* _What the task requires_: Return all lines from the listing below that include the word "Report".

[Recorded information Boundary: Start]

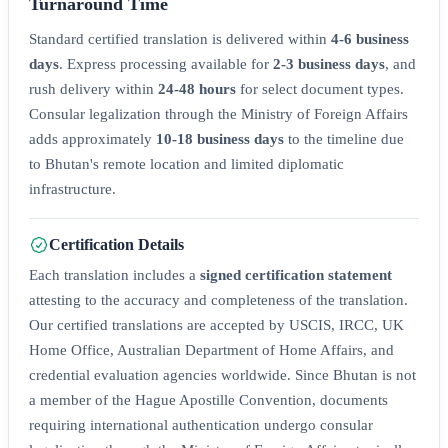
Turnaround Time
Standard certified translation is delivered within
4-6 business
days
. Express processing available for
2-3 business days
, and
rush delivery within
24-48 hours
for select document types.
Consular legalization through the Ministry of Foreign Affairs
adds approximately
10-18 business days
to the timeline due
to Bhutan's remote location and limited diplomatic
infrastructure.
Certification Details
Each translation includes a
signed certification statement
attesting to the accuracy and completeness of the translation.
Our certified translations are accepted by USCIS, IRCC, UK
Home Office, Australian Department of Home Affairs, and
credential evaluation agencies worldwide. Since Bhutan is not
a member of the Hague Apostille Convention, documents
requiring international authentication undergo consular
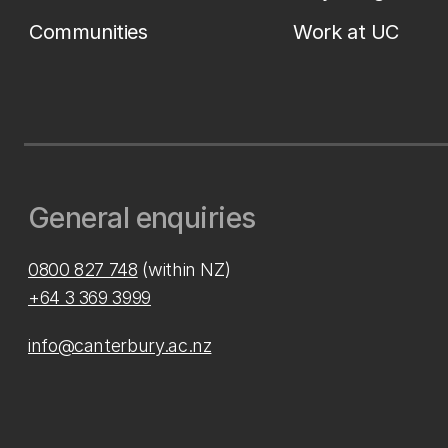
Communities
Work at UC
General enquiries
0800 827 748
(within NZ)
+64 3 369 3999
info@canterbury.ac.nz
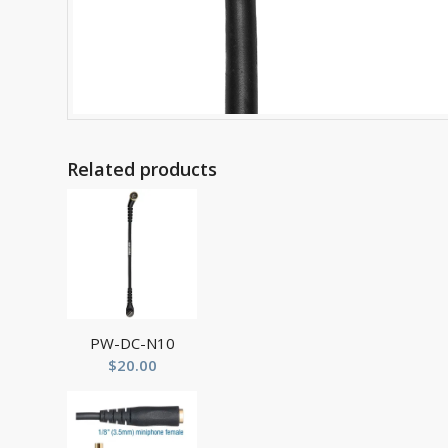
Related products
PW-DC-N10
$
20.00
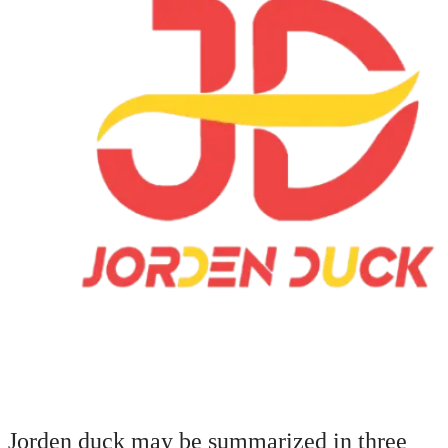
Jorden duck may be summarized in three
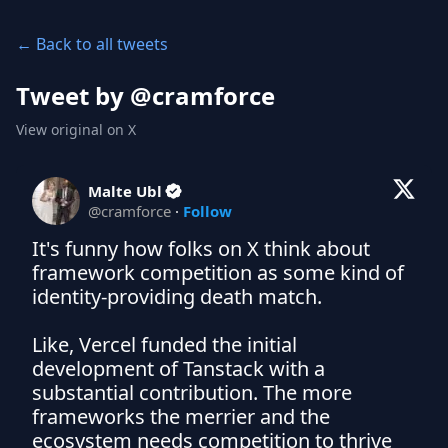
← Back to all tweets
Tweet by @
cramforce
View original on X
Malte Ubl
@
cramforce
·
Follow
It's funny how folks on X think about 
framework competition as some kind of 
identity-providing death match.

Like, Vercel funded the initial 
development of Tanstack with a 
substantial contribution. The more 
frameworks the merrier and the 
ecosystem needs competition to thrive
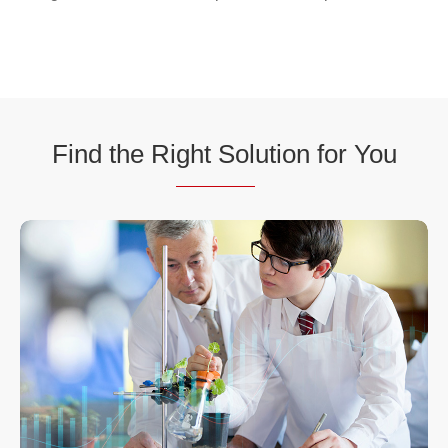
Find the Ri
ght Sol
ution for You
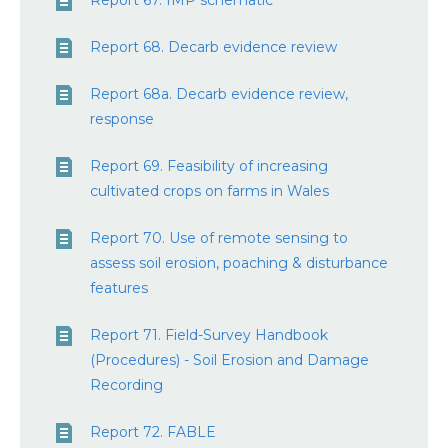
Report 67. IMP schematic
Report 68. Decarb evidence review
Report 68a. Decarb evidence review,
response
Report 69. Feasibility of increasing
cultivated crops on farms in Wales
Report 70. Use of remote sensing to
assess soil erosion, poaching & disturbance
features
Report 71. Field-Survey Handbook
(Procedures) - Soil Erosion and Damage
Recording
Report 72. FABLE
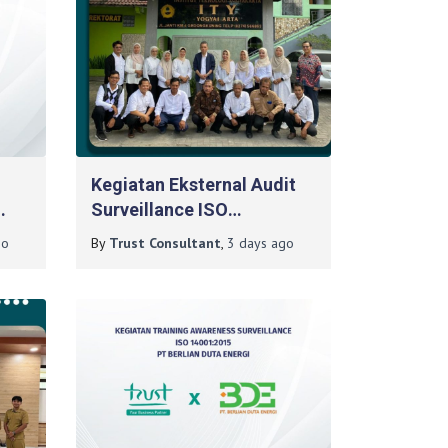
Kegiatan Eksternal Audit
Surveillance ISO
9001:2015 Pada Institut
o
By
Trust Consultant
,
3 days
ago
Teknologi Yogyakarta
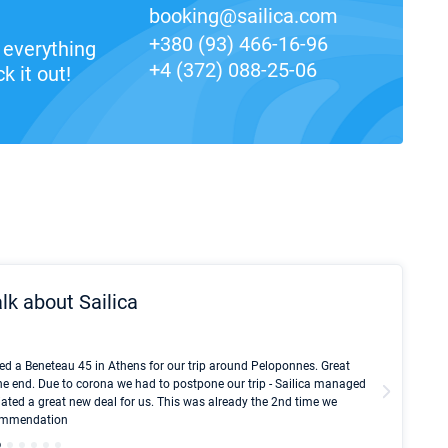
booking@sailica.com
+380 (93) 466-16-96
everything
+4 (372) 088-25-06
k it out!
lk about Sailica
Kyle Red
ed a Beneteau 45 in Athens for our trip around Peloponnes. Great
I took Du
he end. Due to corona we had to postpone our trip - Sailica managed
fair pri
ated a great new deal for us. This was already the 2nd time we
communic
ecommendation
We didn't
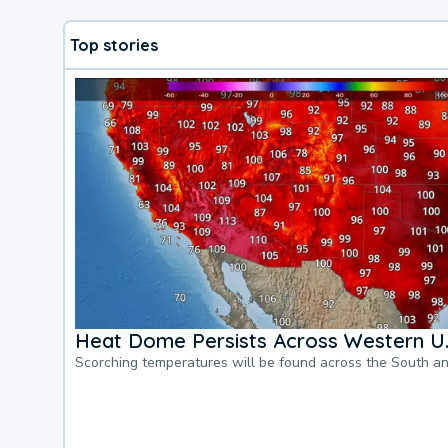
Top stories
Heat Dome Persists Across Western U.
Scorching temperatures will be found across the South a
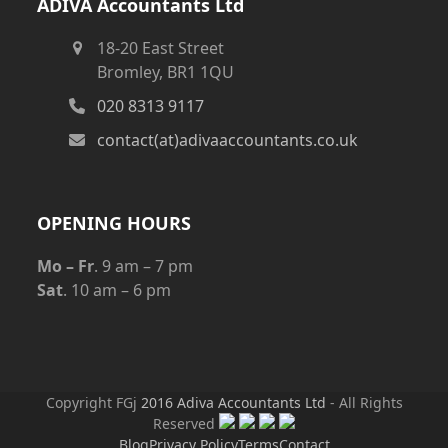
ADIVA Accountants Ltd
18-20 East Street
Bromley, BR1 1QU
020 8313 9117
contact(at)adivaaccountants.co.uk
OPENING HOURS
Mo – Fr
. 9 am – 7 pm
Sat
. 10 am – 6 pm
Copyright FGj
2016 Adiva Accountants Ltd
- All Rights
Reserved
Blog
Privacy Policy
Terms
Contact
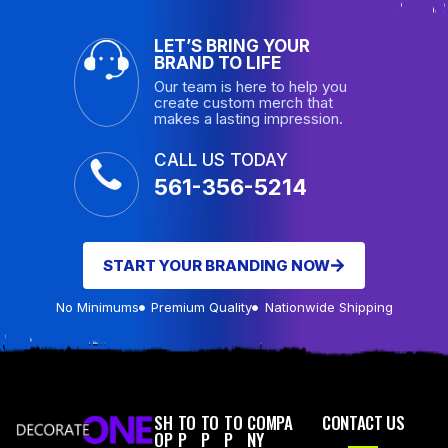
LET’S BRING YOUR
BRAND TO LIFE
Our team is here to help you
create custom merch that
makes a lasting impression.
CALL US TODAY
561-356-5214
START YOUR BRANDING NOW
No Minimums
Premium Quality
Nationwide Shipping
SH
TO
TO
TO
COMPA
CONTACT US
OP
P
P
P
NY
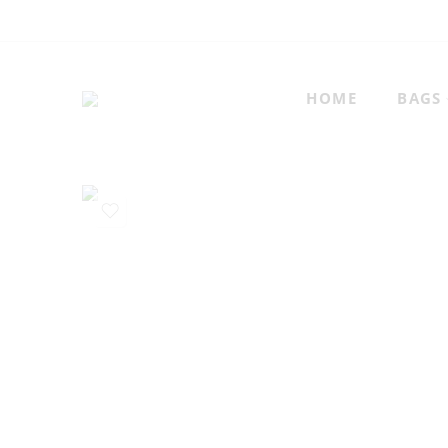
HOME
BAGS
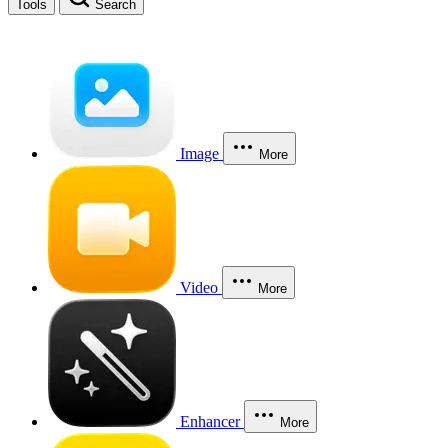
Tools
Search
Image
More
Video
More
Enhancer
More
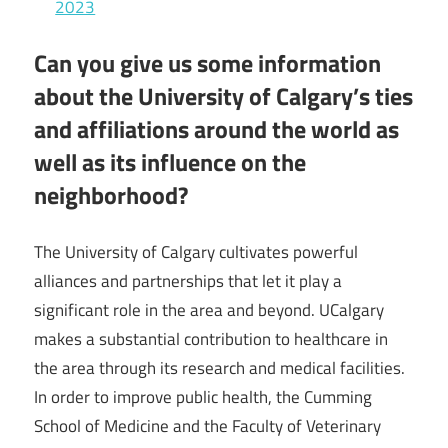
2023
Can you give us some information
about the University of Calgary’s ties
and affiliations around the world as
well as its influence on the
neighborhood?
The University of Calgary cultivates powerful
alliances and partnerships that let it play a
significant role in the area and beyond. UCalgary
makes a substantial contribution to healthcare in
the area through its research and medical facilities.
In order to improve public health, the Cumming
School of Medicine and the Faculty of Veterinary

[Recorded information Boundary: End]

* _Answer section_:
Report 67. IMP schematic
Report 68. Decarb evidence review
Report 68a. Decarb evidence review,
Report 69. Feasibility of increasing
Report 70. Use of remote sensing to
Report 71. Field-Survey Handbook
Report 72. FABLE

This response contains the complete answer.